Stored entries
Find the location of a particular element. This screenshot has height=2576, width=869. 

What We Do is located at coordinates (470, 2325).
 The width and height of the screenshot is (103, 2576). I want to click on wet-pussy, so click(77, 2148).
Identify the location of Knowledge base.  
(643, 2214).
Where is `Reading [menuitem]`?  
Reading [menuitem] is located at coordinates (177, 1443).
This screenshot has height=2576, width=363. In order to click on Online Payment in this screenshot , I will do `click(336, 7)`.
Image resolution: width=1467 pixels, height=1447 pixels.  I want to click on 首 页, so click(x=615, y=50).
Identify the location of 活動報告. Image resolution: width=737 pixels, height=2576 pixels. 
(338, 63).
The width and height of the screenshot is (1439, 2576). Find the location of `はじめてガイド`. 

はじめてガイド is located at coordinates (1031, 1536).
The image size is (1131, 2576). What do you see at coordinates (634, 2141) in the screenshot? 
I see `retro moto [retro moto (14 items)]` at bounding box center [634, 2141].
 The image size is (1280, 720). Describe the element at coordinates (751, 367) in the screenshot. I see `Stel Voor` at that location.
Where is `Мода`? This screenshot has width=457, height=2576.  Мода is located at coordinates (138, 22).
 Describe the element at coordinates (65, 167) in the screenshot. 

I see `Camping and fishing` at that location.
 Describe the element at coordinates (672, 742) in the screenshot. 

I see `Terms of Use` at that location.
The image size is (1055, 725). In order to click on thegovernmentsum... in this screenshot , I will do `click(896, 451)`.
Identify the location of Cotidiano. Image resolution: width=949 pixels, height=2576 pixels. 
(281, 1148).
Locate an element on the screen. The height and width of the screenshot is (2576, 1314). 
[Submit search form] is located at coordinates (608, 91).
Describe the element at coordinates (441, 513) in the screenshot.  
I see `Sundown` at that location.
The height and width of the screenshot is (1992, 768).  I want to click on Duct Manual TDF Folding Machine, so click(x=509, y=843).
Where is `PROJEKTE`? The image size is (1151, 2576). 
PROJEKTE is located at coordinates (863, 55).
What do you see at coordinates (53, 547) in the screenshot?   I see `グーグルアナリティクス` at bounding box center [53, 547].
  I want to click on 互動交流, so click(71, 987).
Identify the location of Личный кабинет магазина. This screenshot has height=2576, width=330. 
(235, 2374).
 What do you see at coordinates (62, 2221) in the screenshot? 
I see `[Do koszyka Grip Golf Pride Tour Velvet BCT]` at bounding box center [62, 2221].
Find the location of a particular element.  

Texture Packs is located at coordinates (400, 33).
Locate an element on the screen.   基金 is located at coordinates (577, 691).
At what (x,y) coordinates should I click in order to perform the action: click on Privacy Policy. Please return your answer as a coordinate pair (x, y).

• _Required action_
What is needed is an exact restatement of every record above.

• _Response to this task_
Find the location of a particular element. This screenshot has height=2576, width=869. 

What We Do is located at coordinates (470, 2325).
 The width and height of the screenshot is (103, 2576). I want to click on wet-pussy, so click(77, 2148).
Identify the location of Knowledge base.  
(643, 2214).
Where is `Reading [menuitem]`?  
Reading [menuitem] is located at coordinates (177, 1443).
This screenshot has height=2576, width=363. In order to click on Online Payment in this screenshot , I will do `click(336, 7)`.
Image resolution: width=1467 pixels, height=1447 pixels.  I want to click on 首 页, so click(x=615, y=50).
Identify the location of 活動報告. Image resolution: width=737 pixels, height=2576 pixels. 
(338, 63).
The width and height of the screenshot is (1439, 2576). Find the location of `はじめてガイド`. 

はじめてガイド is located at coordinates (1031, 1536).
The image size is (1131, 2576). What do you see at coordinates (634, 2141) in the screenshot? 
I see `retro moto [retro moto (14 items)]` at bounding box center [634, 2141].
 The image size is (1280, 720). Describe the element at coordinates (751, 367) in the screenshot. I see `Stel Voor` at that location.
Where is `Мода`? This screenshot has width=457, height=2576.  Мода is located at coordinates (138, 22).
 Describe the element at coordinates (65, 167) in the screenshot. 

I see `Camping and fishing` at that location.
 Describe the element at coordinates (672, 742) in the screenshot. 

I see `Terms of Use` at that location.
The image size is (1055, 725). In order to click on thegovernmentsum... in this screenshot , I will do `click(896, 451)`.
Identify the location of Cotidiano. Image resolution: width=949 pixels, height=2576 pixels. 
(281, 1148).
Locate an element on the screen. The height and width of the screenshot is (2576, 1314). 
[Submit search form] is located at coordinates (608, 91).
Describe the element at coordinates (441, 513) in the screenshot.  
I see `Sundown` at that location.
The height and width of the screenshot is (1992, 768).  I want to click on Duct Manual TDF Folding Machine, so click(x=509, y=843).
Where is `PROJEKTE`? The image size is (1151, 2576). 
PROJEKTE is located at coordinates (863, 55).
What do you see at coordinates (53, 547) in the screenshot?   I see `グーグルアナリティクス` at bounding box center [53, 547].
  I want to click on 互動交流, so click(71, 987).
Identify the location of Личный кабинет магазина. This screenshot has height=2576, width=330. 
(235, 2374).
 What do you see at coordinates (62, 2221) in the screenshot? 
I see `[Do koszyka Grip Golf Pride Tour Velvet BCT]` at bounding box center [62, 2221].
Find the location of a particular element.  

Texture Packs is located at coordinates (400, 33).
Locate an element on the screen.   基金 is located at coordinates (577, 691).
At what (x,y) coordinates should I click in order to perform the action: click on Privacy Policy. Please return your answer as a coordinate pair (x, y).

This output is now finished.